A fine-grained community site visitors evaluation with Millisampler

What the analysis is: 

Millisampler is one among Meta’s newest characterization instruments and permits us to watch, characterize, and debug community efficiency at high-granularity timescales effectively. This light-weight community site visitors characterization device for continuous monitoring operates at tremendous, configurable timescales. It collects time collection of ingress and egress site visitors volumes, variety of lively flows, incoming ECN marks, and ingress and egress retransmissions. Moreover, Millisampler can also be capable of determine in-region site visitors and cross-region site visitors (longer RTT). Millisampler runs on our server fleet accumulating brief, periodic snapshots of this knowledge at 100us, 1ms, and 10ms time granularities, shops it in native disk, and makes it out there for a number of days for on-demand evaluation. For the reason that knowledge is barely aggregated flow-level header info, it doesn’t comprise any personally identifiable info (PII). Even with the minimal quantity of data it collects, Millisampler knowledge has confirmed very helpful in apply,  notably when mixed with present coarser-grained knowledge — we’re capable of see clearly how change buffers or host NICs, for instance, is likely to be unable to deal with the ingress site visitors sample.

 

The way it works: 

Millisampler contains userspace code to schedule runs, retailer knowledge, and serve knowledge, and an eBPF-based tc filter that runs within the kernel to gather fine-timescale knowledge. The person code attaches the tc filter and permits knowledge assortment. A tc filter is among the many first programmable steps on the receipt of a packet and close to the final step on transmission. On ingress, because of this the eBPF code executes on the CPU core that’s processing the delicate irq (backside half) because the packet is directed towards the proudly owning socket. As a result of processing occurs on many CPU cores, to keep away from locks, we use per-CPU variables, which improve the reminiscence requirement to eradicate danger of competition. To attenuate overhead, we pattern periodically and for brief intervals of time. Userspace subsequently configures two parameters in Millisampler: the sampling interval and the variety of samples. We schedule runs with three sampling intervals: 10ms, 1ms, and 100μs, with a set variety of samples to 2,000 for all sampling intervals. Which means that our statement intervals vary from 200ms (100μs sampling price) to 20s (10ms sampling price), permitting us to watch occasions at sub-RTT to cross-region RTT time scales, and, on the identical time, repair the reminiscence footprint of every run to 2,000 64-bit counters per CPU core for every worth we measure.

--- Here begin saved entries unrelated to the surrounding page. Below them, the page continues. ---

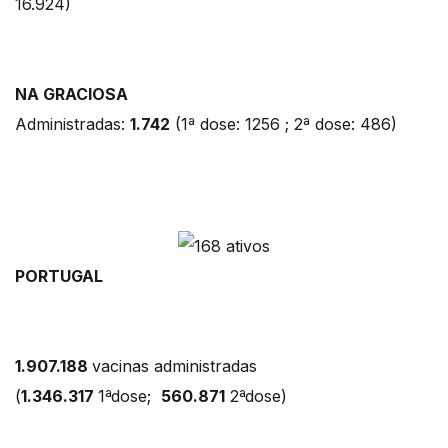
16.924)
NA GRACIOSA
Administradas:
1.742
(1ª dose: 1256 ; 2ª dose: 486)
PORTUGAL
1.907.188
vacinas administradas
(
1.346.317
1ªdose;
560.871
2ªdose)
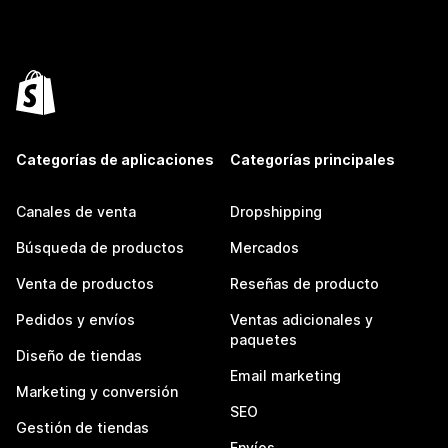
Categorías de aplicaciones
Categorías principales
Canales de venta
Dropshipping
Búsqueda de productos
Mercados
Venta de productos
Reseñas de producto
Pedidos y envíos
Ventas adicionales y
paquetes
Diseño de tiendas
Email marketing
Marketing y conversión
SEO
Gestión de tiendas
Envíos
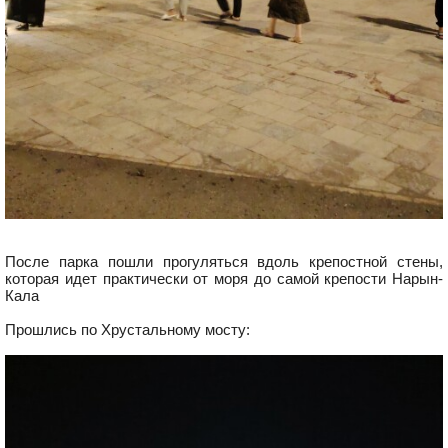
После парка пошли прогуляться вдоль крепостной стены,
которая идет практически от моря до самой крепости Нарын-
Кала
Прошлись по Хрустальному мосту:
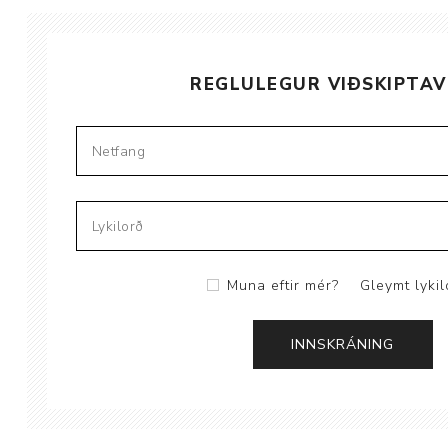
Brjóstaaðgerðir
REGLULEGUR VIÐSKIPTAV
Þrýstingsvörur
Muna eftir mér?
Gleymt lykil
Rýmingarsala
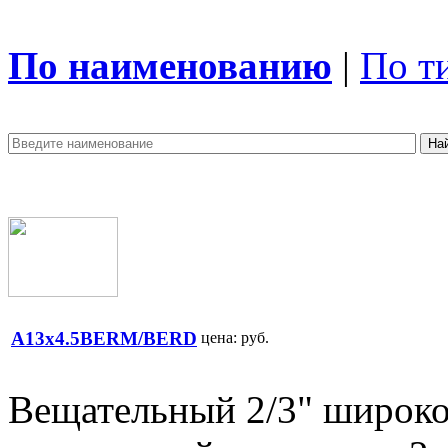
По наименованию
|
По т
A13x4.5BERM/BERD
цена:
руб.
Вещательный 2/3" широк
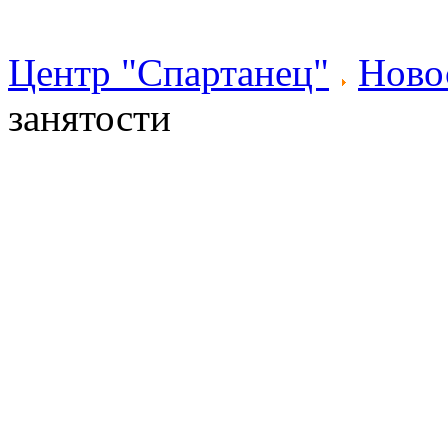
Центр "Спартанец"
Ново
занятости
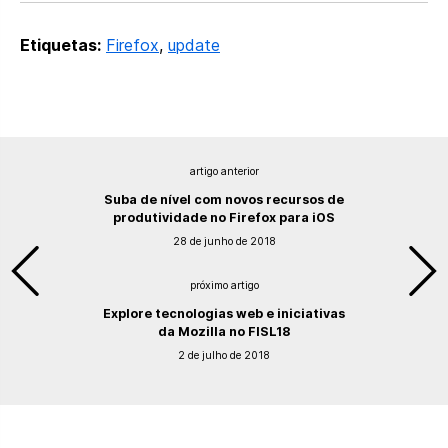
Etiquetas:
Firefox
,
update
artigo anterior
Suba de nível com novos recursos de
produtividade no Firefox para iOS
28 de junho de 2018
próximo artigo
Explore tecnologias web e iniciativas
da Mozilla no FISL18
2 de julho de 2018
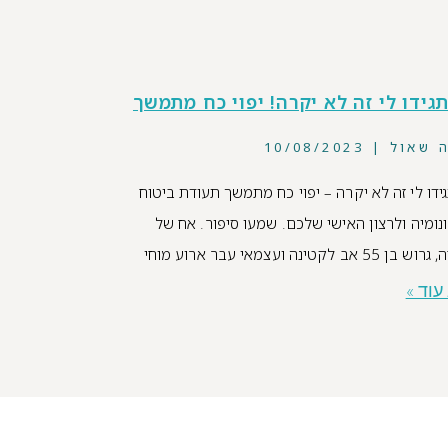
גידו לי זה לא יקרה! יפוי כח מתמשך
ה שאול
10/08/2023
ידו לי זה לא יקרה – יפוי כח מתמשך תעודת ביטוח
נומיה ולרצון האישי שלכם. שמעו סיפור. אח של
55 אב לקטינה ועצמאי עבר ארוע מוחי
עוד »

Millisampler collects a wide range of metrics. It computes ingress and egress complete bytes and ingress ECN-marked bytes from the lengths and CE bits of the packets. Millisampler additionally soundsTTLd marked retransmits. Millisampler makes use of a 128-bit sketch to estimate the variety of lively (incoming and outgoing) connections. Utilizing the sketch leads to an approximation of the connection rely that’s exact as much as a dozen connections and saturates at round 500 connections per sampling interval. Though there may be house for added precision, in apply, greater than the precise variety of connections, the qualitative variation between just a few connections to dozens or a whole lot of connections has been useful towards figuring out patterns of site visitors with extra connections (heavy incast) versus extra site visitors with fewer connections.

Why it issues:

Millisampler is a robust device for troubleshooting and efficiency evaluation. Two contrasting community efficiency faults that we solved at Meta in the previous few years relied on our needing a fine-grained view of site visitors. The primary downside featured synchronized site visitors bursts at tremendous time scales, and seeing this motivated us to construct and deploy Millisampler to catch it rapidly if it occurred once more. The second, which an early Millisampler prototype helped root-cause, featured a NIC driver bug that brought about it to cease delivering packets for milliseconds at a time, thereby proving the worth of Millisampler in complicated investigations. Whereas Millisampler (or Millisampler-like knowledge) performed an essential position in these investigations, it was solely as a part of our wealthy ecosystem of information assortment instruments that monitor a dizzying array of metrics throughout hosts and a community.

Past such incidents, Millisampler knowledge has additionally confirmed helpful in characterizing and analyzing site visitors traits of providers, permitting us to design and deploy a variety of options to assist enhance their efficiency. For instance, we’ve got been capable of characterize the character of bursts throughout a variety of providers with a view to perceive the depth of incast and tune transport efficiency accordingly. We’ve got additionally been ready to have a look at complicated interactions between short-RTT and long-RTT flows and perceive how bursts of both have an effect on equity for the opposite. In a following submit, we’ll take a look at an extension of Millisampler — Syncmillisampler — the place we run Millisampler synchronously throughout all hosts in a rack and use that knowledge to determine buffer competition within the top-of-rack ASICs.

Learn the total paper:

Acknowledgements:

Ehab Ghabashneh, Cristian Lumezanu, Raghu Nallamothu, and Rob Sherwood additionally contributed to the design and implementation of Millisampler.